Esa aceptación no pide menos que estar dispuesto a mirar con avidez. Como diría el personaje de Arendt en el film de Margarethe von Trotta: “lo que quiero es comprender”. Una petición en apariencia simple, pero que entraña el reclamo de un ser humano siempre al borde de lo admisible, siempre dispuesta a romper con el corsé de la tradición y los prejuicios, a comprometerse con los hechos y trascenderlos a partir de la observación implacable. (En la famosa entrevista de la serie Zur Person que le hiciera Günther Gauss, transmitida por la televisión de Alemania Occidental en 1964, una madura Arendt explicaba que a los hombres “les gustaba mucho actuar dejando huella… tener gran influencia”; mientras que lo que ella quería, sencillamente, era “comprender” y ser comprendida.

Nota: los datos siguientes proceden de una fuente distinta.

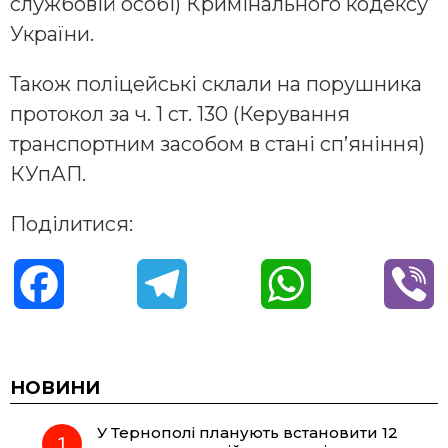
службовій особі) Кримінального кодексу
України.
Також поліцейські склали на порушника
протокол за ч. 1 ст. 130 (Керування
транспортним засобом в стані сп’яніння)
КУпАП.
Поділитися:
F
T
W
V
a
e
h
i
c
l
a
b
НОВИНИ
У Тернополі планують встановити 12
e
e
t
e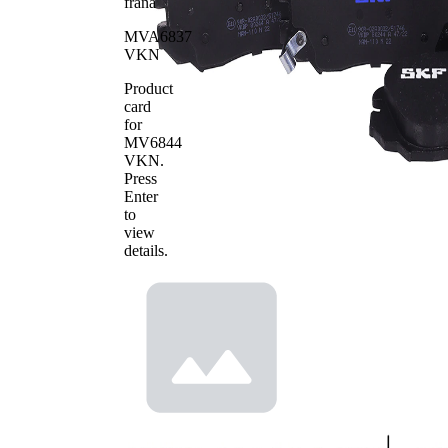
frana
Numar
24416
WVA
MVA6837
VKN
Numar
24417
WVA
Product
Numar de
4
card
placute
for
MV6844
VKN
.
Press
Enter
to
view
details.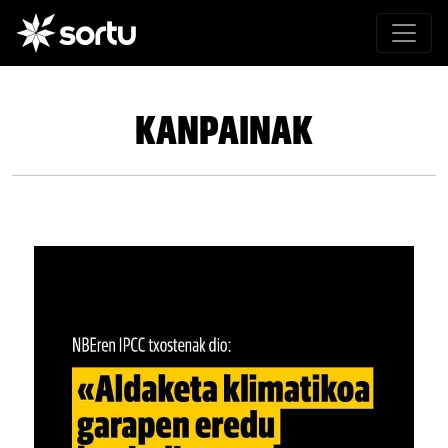
KANPAINAK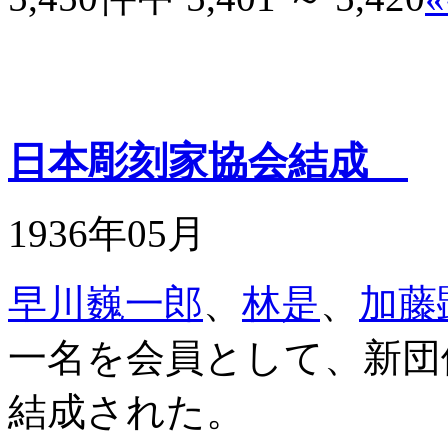
日本彫刻家協会結成
1936年05月
早川巍一郎
、
林是
、
加藤
一名を会員として、新団
結成された。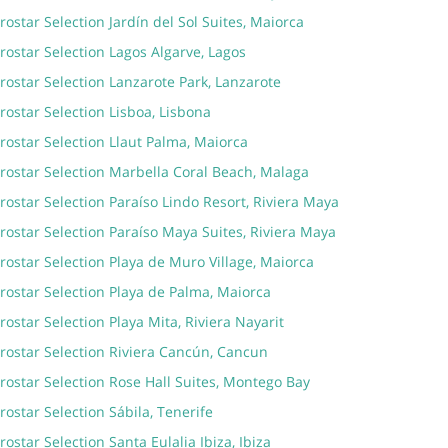
rostar Selection Jardín del Sol Suites, Maiorca
rostar Selection Lagos Algarve, Lagos
rostar Selection Lanzarote Park, Lanzarote
rostar Selection Lisboa, Lisbona
rostar Selection Llaut Palma, Maiorca
rostar Selection Marbella Coral Beach, Malaga
rostar Selection Paraíso Lindo Resort, Riviera Maya
rostar Selection Paraíso Maya Suites, Riviera Maya
rostar Selection Playa de Muro Village, Maiorca
rostar Selection Playa de Palma, Maiorca
rostar Selection Playa Mita, Riviera Nayarit
rostar Selection Riviera Cancún, Cancun
rostar Selection Rose Hall Suites, Montego Bay
rostar Selection Sábila, Tenerife
rostar Selection Santa Eulalia Ibiza, Ibiza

Aferrada al perenne cigarrillo, era enfática al señalar que no compartía la hostilidad hacia la política que distingue a los filósofos; así que prefería mirarla con ojos “no enturbiados” por la filosofía.)
“Yo quiero comprender”… ¿No es esa disposición, acaso, lo que debería alentar la búsqueda de adecuación entre la afirmación y los hechos; la verdad concebida como alétheia, ese descubrimiento del ser oculto tras la apariencia? La propia historia de Arendt, sin embargo, tropieza con las limitaciones de tal obviedad. El afilado bisturí con el que disecciona el caso de Eichmann, por ejemplo, su aplomo para entender las pasmosas acciones de un “Mitläufer”, un ser mediocre cuya hambre de pertenencia lo lleva a renunciar a su singularidad, abre inopinadas heridas. Algunos daban por descontado que el origen judío de Arendt pesaría a la hora de emitir juicios sobre las acciones del verdugo nazi o de los propios líderes sionistas avasallados por la lógica perversa del totalitarismo. No fue así. Un afán por captar la esencia de las cosas y hacerla cognoscible, pudo más que las razones del dolor, de la rabia, de una identidad inmutable. He allí el valor de la verdad como coherencia, una que no puede prescindir del dominio del sentido común.
Plena de humanidad, de audacia, de esa originalidad que cuestiona y sortea todo rótulo doctrinario o se aparta valientemente de las olas de uniformización, la obra de Arendt adquiere relevancia en tiempos de reemplazo compulsivo y fractura. Redescubrirla, pues, es una reconfortante obligación. En atención a esas facticidades que, como ella misma anuncia, no se pueden ni se quieren cambiar, queda la sospecha de que coincidir en un terreno de seres dispuestos a comprender, nos dará la magnífica oportunidad de valorar la diferencia, de reconocernos.